CD38 targeted therapy in Systemic lupus erythematosus
Autoantibodies produced by long-lived plasma cells (LLPC) are drivers of pathogenesis in many autoimmune diseases like systemic lupus erythematosus (SLE). They can survive for decades in dedicated niches and are resistant to conventional immunosuppressive drugs. Previous work demonstrates that targeting of LLPC in SLE can induce long-lasting clinical benefits, but depleting drugs were also associated with considerable toxicity.
Lennard Ostendorf: “Our report describes the treatment of two SLE patients with the anti-CD38 antibody Daratumumab, which lead to sustained clinical responses and LLPC depletion.

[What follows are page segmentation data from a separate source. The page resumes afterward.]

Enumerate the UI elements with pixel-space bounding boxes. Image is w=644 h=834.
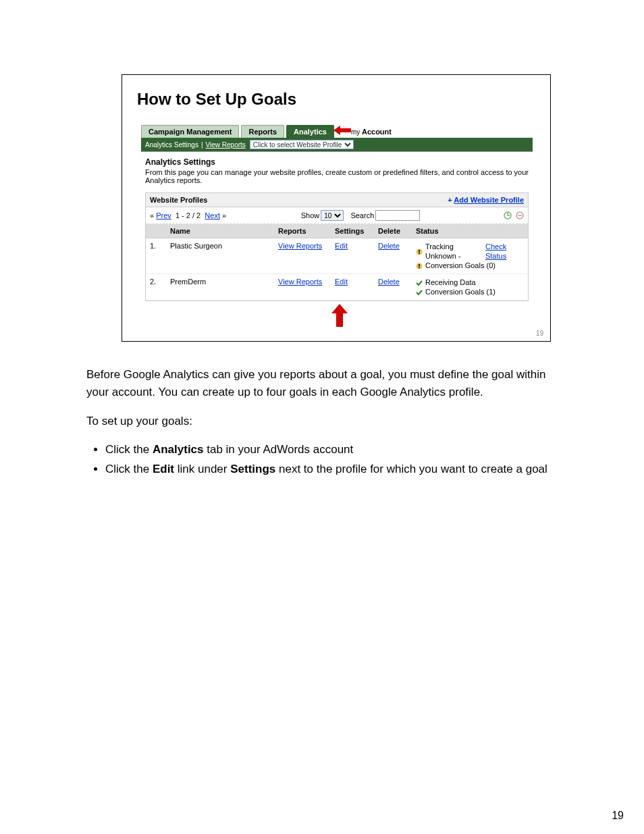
- edit-link[interactable]: Edit: [335, 242, 348, 250]
- pager-rq: »: [222, 211, 226, 219]
- analytics-screenshot: Campaign Management Reports Analytics my…: [141, 125, 533, 329]
- pager-prev[interactable]: Prev: [156, 211, 171, 219]
- col-name: Name: [166, 224, 274, 238]
- svg-rect-6: [419, 253, 420, 255]
- svg-rect-9: [419, 267, 420, 269]
- body-text: Before Google Analytics can give you rep…: [86, 366, 559, 479]
- search-input[interactable]: [375, 210, 420, 221]
- pager-row: « Prev 1 - 2 / 2 Next » Show 10 Search: [146, 207, 528, 224]
- status-text: Tracking Unknown -: [425, 242, 483, 261]
- slide-frame: How to Set Up Goals Campaign Management …: [122, 74, 551, 342]
- step-1: Click the Analytics tab in your AdWords …: [105, 441, 559, 459]
- search-label: Search: [350, 211, 374, 219]
- profiles-table-wrap: Website Profiles + Add Website Profile «…: [145, 192, 529, 301]
- row-status: Tracking Unknown - Check StatusConversio…: [412, 238, 528, 274]
- table-row: 1.Plastic SurgeonView ReportsEditDeleteT…: [146, 238, 528, 274]
- subbar-settings[interactable]: Analytics Settings: [145, 141, 198, 149]
- profiles-table: Name Reports Settings Delete Status 1.Pl…: [146, 224, 528, 301]
- profiles-header: Website Profiles + Add Website Profile: [146, 193, 528, 207]
- show-label: Show: [301, 211, 320, 219]
- row-num: 2.: [146, 274, 166, 301]
- status-text: Conversion Goals (0): [425, 261, 495, 270]
- pager-next[interactable]: Next: [205, 211, 220, 219]
- delete-link[interactable]: Delete: [378, 278, 400, 286]
- add-website-profile-link[interactable]: Add Website Profile: [454, 196, 524, 204]
- row-status: Receiving DataConversion Goals (1): [412, 274, 528, 301]
- steps-list: Click the Analytics tab in your AdWords …: [86, 441, 559, 479]
- svg-rect-8: [419, 264, 420, 267]
- svg-marker-0: [333, 126, 351, 135]
- intro-paragraph: Before Google Analytics can give you rep…: [86, 366, 559, 402]
- content-block: Analytics Settings From this page you ca…: [141, 152, 533, 303]
- status-text: Conversion Goals (1): [425, 287, 495, 296]
- tab-account-label: Account: [362, 128, 392, 136]
- svg-marker-10: [331, 304, 348, 327]
- row-name: PremDerm: [166, 274, 274, 301]
- sub-bar: Analytics Settings | View Reports Click …: [141, 138, 533, 152]
- svg-rect-5: [419, 250, 420, 253]
- add-plus: +: [448, 196, 452, 204]
- show-select[interactable]: 10: [321, 210, 344, 221]
- tab-analytics[interactable]: Analytics: [286, 125, 334, 138]
- tab-row: Campaign Management Reports Analytics my…: [141, 125, 533, 138]
- delete-icon[interactable]: [516, 211, 524, 219]
- delete-link[interactable]: Delete: [378, 242, 400, 250]
- col-settings: Settings: [331, 224, 374, 238]
- subbar-view-reports[interactable]: View Reports: [206, 141, 246, 149]
- refresh-icon[interactable]: [504, 211, 512, 219]
- row-name: Plastic Surgeon: [166, 238, 274, 274]
- step-2: Click the Edit link under Settings next …: [105, 461, 559, 478]
- red-up-arrow-icon: [331, 304, 533, 329]
- col-status: Status: [412, 224, 528, 238]
- check-icon: [416, 288, 423, 295]
- pager-range: 1 - 2 / 2: [176, 211, 200, 219]
- slide-title: How to Set Up Goals: [137, 90, 538, 109]
- steps-intro: To set up your goals:: [86, 413, 559, 430]
- table-row: 2.PremDermView ReportsEditDeleteReceivin…: [146, 274, 528, 301]
- profiles-header-label: Website Profiles: [150, 196, 207, 204]
- tab-campaign-management[interactable]: Campaign Management: [141, 125, 239, 138]
- section-heading: Analytics Settings: [145, 157, 529, 167]
- profile-select[interactable]: Click to select Website Profile: [250, 140, 354, 149]
- view-reports-link[interactable]: View Reports: [278, 278, 322, 286]
- view-reports-link[interactable]: View Reports: [278, 242, 322, 250]
- status-text: Receiving Data: [425, 278, 476, 287]
- check-icon: [416, 279, 423, 286]
- col-delete: Delete: [374, 224, 412, 238]
- pager-lq: «: [150, 211, 154, 219]
- tab-my-account[interactable]: my Account: [336, 126, 398, 138]
- warning-icon: [416, 248, 423, 255]
- edit-link[interactable]: Edit: [335, 278, 348, 286]
- warning-icon: [416, 262, 423, 269]
- slide-page-number: 19: [536, 330, 543, 337]
- col-reports: Reports: [274, 224, 331, 238]
- callout-arrow-icon: [333, 126, 351, 135]
- section-desc: From this page you can manage your websi…: [145, 168, 529, 184]
- row-num: 1.: [146, 238, 166, 274]
- tab-my-prefix: my: [351, 128, 360, 136]
- tab-reports[interactable]: Reports: [241, 125, 284, 138]
- col-num: [146, 224, 166, 238]
- check-status-link[interactable]: Check Status: [485, 242, 524, 261]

We are hopeful that targeting CD38 as a well-tolerated modality for the depletion of pathogenic plasma cells can advance the treatment not only of SLE but also of many other antibody-mediated diseases.”
Professor Christopher Buckley
Kennedy Institute of Rheumatology, University of Oxford
Christopher Buckley at the KIR
and University of Birmingham, UK
Christopher Buckley at the University of Birmingham
The implications of the human cell atlas for targeting fibroblasts in immune mediated inflammatory diseases
Besides different immune cells, special cells of the connective tissue, the “fibroblasts”, are important players in rheumatoid arthritis and other chronic inflammatory diseases. Until now, they have been difficult to study and characterize. Hence, there are no approved drugs specifically targeting fibroblasts.
Christopher Buckley investigates the interrelationships between different subsets of fibroblast in the synovium (membrane lining the joint). He observes how selective deletion or modification of these cells impact on the balance between persistent inflammation and tissue damage and the development of arthritis. In his lecture, he will introduce the “Human Cell Atlas”, an international project on constructing a “map” of the different cell types in human organs. The aim is to allow the medical community to move towards an understanding of the cellular basis of diseases and to design better and targeted drugs.